A figura enigmática de Bartleby estende-se para além do romance, capaz de causar-nos, assim como para o narrador, forte incômodo diante de um personagem tão intrigante e insondável. Seu final intenso e impactante torna a obra de Melville um excelente romance psicológico que tirará o leitor de sua zona de conforto. Uma história de rápida leitura, porém, capaz de intrigar o leitor por dias, ou melhor, para sempre!
Bartleby desenvolve sintomas característicos da neurastenia. Vista dessa forma, a sua fórmula “I would prefer not to” não expressa nem a potência negativa do nãopara nem o instinto inibitório que seria essencial para o “caráter espiritual” (Geistigkeit). Representa, ao contrário, a falta de iniciativa e a apatia pela qual Bartleby acaba inclusive sucumbindo.
Bartleby nos surpreende com a resposta “I would prefer not to” , “Preferia não fazê-lo”.
Certo dia, quando o narrador pede a Bartleby para revisar um documento, o jovem simplesmente responde: "Eu preferiria não fazer". É a primeira das inúmeras recusas seguintes de Bartleby. Para a consternação do narrador e irritação dos outros escrivães, Bartleby executa cada vez menos suas tarefas no escritório.

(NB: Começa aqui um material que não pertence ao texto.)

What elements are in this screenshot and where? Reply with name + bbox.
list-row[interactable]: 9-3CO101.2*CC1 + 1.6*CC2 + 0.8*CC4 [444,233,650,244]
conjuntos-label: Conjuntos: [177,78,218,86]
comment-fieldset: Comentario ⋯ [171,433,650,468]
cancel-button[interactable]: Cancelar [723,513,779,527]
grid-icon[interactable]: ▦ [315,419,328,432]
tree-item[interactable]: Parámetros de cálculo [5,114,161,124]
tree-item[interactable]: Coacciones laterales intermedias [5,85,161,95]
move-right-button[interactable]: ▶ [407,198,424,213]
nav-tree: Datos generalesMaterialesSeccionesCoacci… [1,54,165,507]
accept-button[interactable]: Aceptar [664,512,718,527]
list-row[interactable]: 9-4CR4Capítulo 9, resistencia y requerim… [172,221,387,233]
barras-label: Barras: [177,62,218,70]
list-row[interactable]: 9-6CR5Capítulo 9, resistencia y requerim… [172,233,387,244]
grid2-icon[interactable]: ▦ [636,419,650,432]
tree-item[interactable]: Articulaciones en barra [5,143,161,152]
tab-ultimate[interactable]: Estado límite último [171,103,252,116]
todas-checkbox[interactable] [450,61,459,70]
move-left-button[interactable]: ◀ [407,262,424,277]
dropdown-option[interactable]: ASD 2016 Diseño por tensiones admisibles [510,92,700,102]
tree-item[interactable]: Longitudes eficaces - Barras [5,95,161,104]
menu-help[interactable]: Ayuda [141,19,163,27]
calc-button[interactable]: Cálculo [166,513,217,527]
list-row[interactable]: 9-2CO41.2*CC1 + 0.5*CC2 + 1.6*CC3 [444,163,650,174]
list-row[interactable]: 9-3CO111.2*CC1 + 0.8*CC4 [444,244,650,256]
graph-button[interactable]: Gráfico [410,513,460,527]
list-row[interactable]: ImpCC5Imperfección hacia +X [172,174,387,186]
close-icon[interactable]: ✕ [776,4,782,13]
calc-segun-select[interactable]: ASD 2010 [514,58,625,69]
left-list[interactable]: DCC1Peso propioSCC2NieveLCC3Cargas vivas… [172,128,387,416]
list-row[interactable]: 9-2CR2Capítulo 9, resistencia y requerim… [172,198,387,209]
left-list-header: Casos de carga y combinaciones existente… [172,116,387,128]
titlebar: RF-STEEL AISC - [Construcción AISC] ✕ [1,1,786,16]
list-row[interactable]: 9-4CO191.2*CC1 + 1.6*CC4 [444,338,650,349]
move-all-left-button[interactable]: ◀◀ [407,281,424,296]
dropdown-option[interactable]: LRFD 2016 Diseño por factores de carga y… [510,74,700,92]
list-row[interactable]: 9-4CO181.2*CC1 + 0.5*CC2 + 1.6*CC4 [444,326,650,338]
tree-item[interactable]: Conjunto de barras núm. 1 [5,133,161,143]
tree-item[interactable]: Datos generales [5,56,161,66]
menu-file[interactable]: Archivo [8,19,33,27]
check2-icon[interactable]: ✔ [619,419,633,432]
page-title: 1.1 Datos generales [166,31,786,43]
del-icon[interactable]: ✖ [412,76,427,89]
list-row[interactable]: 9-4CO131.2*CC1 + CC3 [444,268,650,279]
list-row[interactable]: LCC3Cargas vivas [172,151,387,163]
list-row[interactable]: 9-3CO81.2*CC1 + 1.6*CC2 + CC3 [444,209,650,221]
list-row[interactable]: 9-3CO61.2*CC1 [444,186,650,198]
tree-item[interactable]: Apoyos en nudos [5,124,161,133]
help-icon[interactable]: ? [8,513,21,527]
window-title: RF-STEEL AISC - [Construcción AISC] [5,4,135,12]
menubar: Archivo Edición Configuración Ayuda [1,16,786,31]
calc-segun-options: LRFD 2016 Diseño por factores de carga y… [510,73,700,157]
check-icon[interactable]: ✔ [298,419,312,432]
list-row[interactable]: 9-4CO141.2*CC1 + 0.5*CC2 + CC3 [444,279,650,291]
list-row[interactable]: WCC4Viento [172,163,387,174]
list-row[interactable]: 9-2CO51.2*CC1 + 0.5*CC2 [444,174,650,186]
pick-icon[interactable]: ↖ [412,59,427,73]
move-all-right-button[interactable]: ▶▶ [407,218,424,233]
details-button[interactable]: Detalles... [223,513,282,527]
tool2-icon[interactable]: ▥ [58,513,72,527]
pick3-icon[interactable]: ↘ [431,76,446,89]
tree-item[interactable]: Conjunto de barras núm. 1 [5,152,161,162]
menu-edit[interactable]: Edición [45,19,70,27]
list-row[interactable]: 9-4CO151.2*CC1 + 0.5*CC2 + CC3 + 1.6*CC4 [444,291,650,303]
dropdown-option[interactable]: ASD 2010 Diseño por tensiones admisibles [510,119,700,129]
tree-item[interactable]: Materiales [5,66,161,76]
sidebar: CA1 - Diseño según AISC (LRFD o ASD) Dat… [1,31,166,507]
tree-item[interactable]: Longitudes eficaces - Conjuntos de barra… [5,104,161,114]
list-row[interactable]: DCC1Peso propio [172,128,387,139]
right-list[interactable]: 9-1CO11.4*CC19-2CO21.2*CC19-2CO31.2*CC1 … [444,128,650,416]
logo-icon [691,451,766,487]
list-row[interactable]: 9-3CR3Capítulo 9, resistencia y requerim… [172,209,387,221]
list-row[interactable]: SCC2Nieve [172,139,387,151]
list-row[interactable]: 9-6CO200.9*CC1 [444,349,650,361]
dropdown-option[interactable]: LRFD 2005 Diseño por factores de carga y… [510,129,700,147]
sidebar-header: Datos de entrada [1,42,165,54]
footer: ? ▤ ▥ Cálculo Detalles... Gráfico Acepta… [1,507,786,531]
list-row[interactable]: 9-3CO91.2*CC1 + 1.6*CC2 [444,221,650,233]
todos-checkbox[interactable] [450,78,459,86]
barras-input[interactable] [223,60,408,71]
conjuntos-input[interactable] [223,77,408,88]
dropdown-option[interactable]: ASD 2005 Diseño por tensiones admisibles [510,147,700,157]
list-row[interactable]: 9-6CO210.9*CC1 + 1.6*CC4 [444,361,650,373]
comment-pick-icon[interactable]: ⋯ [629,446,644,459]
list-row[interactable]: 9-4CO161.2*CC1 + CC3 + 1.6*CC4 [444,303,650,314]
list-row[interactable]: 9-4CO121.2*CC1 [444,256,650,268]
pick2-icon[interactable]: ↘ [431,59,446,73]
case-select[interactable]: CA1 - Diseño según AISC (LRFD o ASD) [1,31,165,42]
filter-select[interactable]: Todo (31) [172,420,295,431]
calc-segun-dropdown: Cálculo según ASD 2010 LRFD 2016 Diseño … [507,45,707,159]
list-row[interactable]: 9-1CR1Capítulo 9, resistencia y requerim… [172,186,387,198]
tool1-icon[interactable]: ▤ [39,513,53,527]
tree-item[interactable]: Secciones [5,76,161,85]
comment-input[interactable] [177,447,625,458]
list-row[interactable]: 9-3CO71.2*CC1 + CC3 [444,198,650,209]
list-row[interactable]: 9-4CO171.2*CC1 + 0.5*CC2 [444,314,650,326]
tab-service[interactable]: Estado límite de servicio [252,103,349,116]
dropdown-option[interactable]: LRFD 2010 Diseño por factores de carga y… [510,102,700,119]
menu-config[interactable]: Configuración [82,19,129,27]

O narrador tenta por diversas vezes entender Bartleby e aprender sobre ele, mas o jovem repete sempre a mesma frase quando é requisitado a fazer suas tarefas ou dar informações a seu respeito: "Eu preferiria não fazer".
Há uma atenuante onde Bartleby poderia se negar a fazer outros serviços, Bartleby tinha uma mesa no escritório; que copiava à taxa usual de quatro centavos a lauda (cem palavras); mas que estava para sempre dispensado de conferir o próprio trabalho, tarefa que caberia a Turkey e Nippers, em tributo, sem dúvida, à acuidade superior dos dois; ademais, Bartleby não devia, sob hipótese alguma, executar tarefas próprias de um simples garoto de recados.
Em um fim de semana, quando o narrador passa pelo escritório, ele descobre que Bartleby está morando no lugar. A vida de solidão de Bartleby toca o narrador: à noite e aos domingos, Wall Street é tão desoladora quanto uma cidade fantasma. Ele fica ora com pena, ora com raiva do comportamento bizarro de Bartleby.
Enquanto isso, Bartleby continua a negar os trabalhos que têm para fazer, respondendo sempre com um "Eu preferiria não fazer". Isso continua até chegar ao ponto em que Bartleby não faz absolutamente nada. Mas mesmo assim o narrador não despede o jovem Bartleby. O relutante escrivão tem um estranho domínio sobre seu patrão, e o narrador sente que não pode fazer nada para prejudicar seu desesperado empregado. A urgência aumenta quando os sócios do narrador se perguntam sobre a presença de Bartleby no escritório, reparando que o jovem não faz nada.
Algum tempo depois, o narrador ouve um rumor que desfaz o discernimento da vida de Bartleby. O jovem trabalhava no Dead Letter Office, mas perdeu seu emprego. O narrador percebe que as cartas mortas teriam feito qualquer um com o temperamento de Bartleby se afundar em grande melancolia. As cartas são emblemas de nossa mortalidade e a falha de nossas boas intenções. Através de Bartleby o narrador olhou o mundo como os miseráveis escrivães o veem.
As últimas palavras da história são do narrador: "Oh Bartleby! Oh Humanidade!".
Fontes:
Melville, Herman, 1819-1891. Bartleby, o escrevente: uma história de Wall Street / Herman Melville ; tradução e notas Tomaz Tadeu ; ilustrações Javier Zabala. 1. ed. Belo Horizonte: Autêntica Editora, 2015.
Han, Byung-Chul. Sociedade do cansaço / Byung-Chul Han ; tradução de Enio Paulo Giachini. – Petrópolis, RJ : Vozes, 2015.